Dáil debates

Thursday, 24 November 2016

Social Welfare Bill 2016: Report Stage

 

10:40 am

Photo of Thomas PringleThomas Pringle (Donegal, Independent) | Oireachtas source

Having listened to the debate, I find it incredible that the Department cannot act on this. One of the major factors in alleviating the rate of child poverty is the Department of Social Protection. Surely that Department should be modelling the effects and impacts its policies and payments are having on consistent poverty rates on an ongoing basis.

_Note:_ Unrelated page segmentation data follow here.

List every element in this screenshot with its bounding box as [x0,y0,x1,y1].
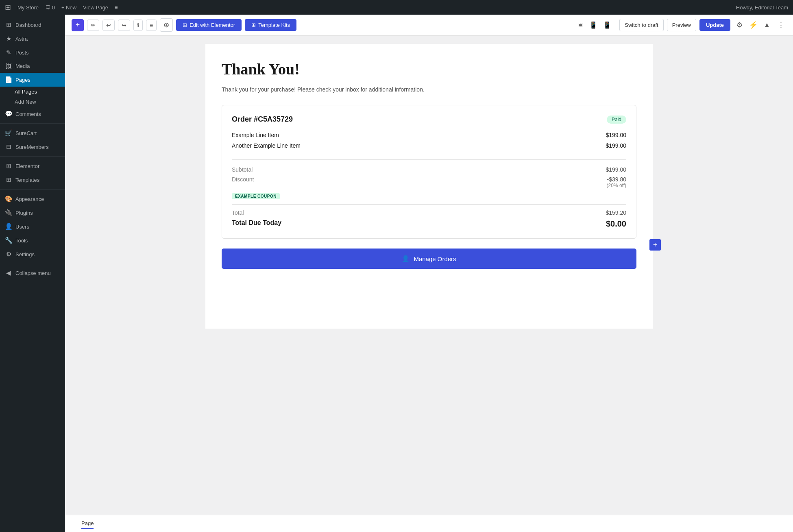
sidebar-item-comments[interactable]: 💬 Comments [0,107,65,121]
new-item-link[interactable]: + New [61,4,76,11]
template-kits-button[interactable]: ⊞ Template Kits [245,19,296,31]
order-box: Order #C5A35729 Paid Example Line Item $… [222,105,636,239]
line-item-1-price: $199.00 [606,132,626,138]
add-element-button[interactable]: + [72,19,84,31]
page-tab-bar: Page [65,515,793,532]
subtotal-value: $199.00 [606,166,626,173]
discount-label: Discount [232,176,254,188]
site-name[interactable]: My Store [17,4,39,11]
switch-to-draft-button[interactable]: Switch to draft [619,19,663,31]
list-button[interactable]: ≡ [146,20,157,31]
sidebar-bottom: ◀ Collapse menu [0,266,65,280]
dashboard-icon: ⊞ [5,21,12,28]
order-number: Order #C5A35729 [232,115,293,124]
total-due-label: Total Due Today [232,219,281,229]
manage-orders-button[interactable]: 👤 Manage Orders [222,249,636,269]
discount-row: Discount -$39.80 (20% off) [232,176,626,188]
sidebar-item-label: Plugins [15,210,33,216]
edit-with-elementor-button[interactable]: ⊞ Edit with Elementor [176,19,242,31]
undo-button[interactable]: ↩ [102,20,115,31]
collapse-menu-btn[interactable]: ◀ Collapse menu [0,266,65,280]
lightning-icon[interactable]: ⚡ [747,20,759,31]
astra-icon: ★ [5,35,12,42]
howdy-label: Howdy, Editorial Team [736,4,788,11]
total-due-amount: $0.00 [606,219,626,229]
view-page-link[interactable]: View Page [83,4,108,11]
coupon-badge: EXAMPLE COUPON [232,193,280,199]
info-button[interactable]: ℹ [133,20,143,31]
mobile-icon[interactable]: 📱 [601,20,613,31]
sidebar-item-label: Tools [15,238,28,244]
suremembers-icon: ⊟ [5,143,12,150]
page-tab[interactable]: Page [81,519,94,529]
settings-icon: ⚙ [5,251,12,258]
media-icon: 🖼 [5,63,12,70]
preview-button[interactable]: Preview [667,19,696,31]
sidebar-item-surecart[interactable]: 🛒 SureCart [0,126,65,140]
sidebar-item-label: Elementor [15,163,39,169]
sidebar-item-posts[interactable]: ✎ Posts [0,46,65,59]
elementor-logo-icon: ⊞ [183,22,187,28]
pages-submenu: All Pages Add New [0,87,65,107]
sidebar: ⊞ Dashboard ★ Astra ✎ Posts 🖼 Media 📄 Pa… [0,15,65,532]
collapse-icon: ◀ [5,269,12,277]
tools-icon: 🔧 [5,237,12,244]
desktop-icon[interactable]: 🖥 [575,20,585,31]
line-item-2: Another Example Line Item $199.00 [232,142,626,149]
discount-pct: (20% off) [607,183,626,188]
sidebar-item-label: SureMembers [15,144,49,150]
device-icons-group: 🖥 📱 📱 [575,20,613,31]
sidebar-item-label: Posts [15,50,29,56]
submenu-add-new[interactable]: Add New [15,97,65,107]
sidebar-item-media[interactable]: 🖼 Media [0,59,65,73]
comments-count[interactable]: 🗨 0 [45,4,55,11]
edit-pencil-button[interactable]: ✏ [87,20,99,31]
sidebar-item-label: Templates [15,177,39,183]
plugins-icon: 🔌 [5,209,12,216]
users-icon: 👤 [5,223,12,230]
circle-button[interactable]: ⊕ [160,18,173,32]
submenu-all-pages[interactable]: All Pages [15,87,65,97]
page-editor: Thank You! Thank you for your purchase! … [65,36,793,515]
templates-icon: ⊞ [5,176,12,183]
line-items: Example Line Item $199.00 Another Exampl… [232,132,626,160]
appearance-icon: 🎨 [5,195,12,203]
gear-icon[interactable]: ⚙ [734,20,745,31]
manage-orders-icon: 👤 [402,255,410,262]
total-row: Total $159.20 [232,209,626,216]
sidebar-item-plugins[interactable]: 🔌 Plugins [0,206,65,220]
surecart-icon: 🛒 [5,129,12,137]
line-item-1-name: Example Line Item [232,132,279,138]
sidebar-item-pages[interactable]: 📄 Pages [0,73,65,87]
add-block-button[interactable]: + [649,239,661,251]
sidebar-item-label: Collapse menu [15,270,51,276]
customize-icon: ≡ [115,4,118,11]
tablet-icon[interactable]: 📱 [588,20,599,31]
page-canvas: Thank You! Thank you for your purchase! … [205,44,653,329]
more-icon[interactable]: ⋮ [775,20,786,31]
sidebar-item-label: Media [15,63,30,69]
sidebar-item-dashboard[interactable]: ⊞ Dashboard [0,18,65,32]
thank-you-title: Thank You! [222,60,636,78]
toolbar-icons-group: ⚙ ⚡ ▲ ⋮ [734,20,786,31]
sidebar-item-tools[interactable]: 🔧 Tools [0,233,65,247]
sidebar-item-suremembers[interactable]: ⊟ SureMembers [0,140,65,154]
subtotal-label: Subtotal [232,166,253,173]
update-button[interactable]: Update [699,19,730,31]
elementor-toolbar: + ✏ ↩ ↪ ℹ ≡ ⊕ ⊞ Edit with Elementor ⊞ Te… [65,15,793,36]
sidebar-item-settings[interactable]: ⚙ Settings [0,247,65,261]
sidebar-item-astra[interactable]: ★ Astra [0,32,65,46]
sidebar-divider-3 [0,189,65,190]
sidebar-item-elementor[interactable]: ⊞ Elementor [0,159,65,173]
sidebar-item-label: Dashboard [15,22,41,28]
subtotal-row: Subtotal $199.00 [232,166,626,173]
total-value: $159.20 [606,209,626,216]
astra-icon[interactable]: ▲ [761,20,773,31]
sidebar-item-label: Astra [15,36,28,42]
sidebar-item-appearance[interactable]: 🎨 Appearance [0,192,65,206]
line-item-1: Example Line Item $199.00 [232,132,626,138]
sidebar-divider-2 [0,156,65,157]
redo-button[interactable]: ↪ [118,20,130,31]
sidebar-item-templates[interactable]: ⊞ Templates [0,173,65,187]
sidebar-item-users[interactable]: 👤 Users [0,220,65,233]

It seems incredible that the Department could not do this, or is not already doing it. We know what the standard rate measure is for consistent child poverty. There is a percentile figure for median income. The Department has figures for the numbers of people who are transitioning from jobskeeker's allowance into work and who are in receipt of jobseeker's benefit and family income supplement, as well as the number of lone parents in receipt of payments. It also has figures which indicate the lack of any increase in these payments in previous years. It could be modelling these figures on an ongoing basis and there is absolutely no reason it should not be doing this in its day-to-day work. Surely, when it is preparing a budget and looking at whether a specific payment should be increased it looks not only at how much the measure would cost but also at what the potential impact would be. I hope that is what it does in deciding whether payments should be increased.. It beggars belief that, in this day and age, a Department the size of the Department of Social Protection does not have these figures, has to wait for the CSO to supply them and is not doing this work on an ongoing basis. If it was to lay a report before the House that would differ slightly from the report of the CSO to be presented a year later, so be it. At least it would show the Department was being proactive in some way, was actually modelling on a rolling basis and measuring the impact of its own policies and payments.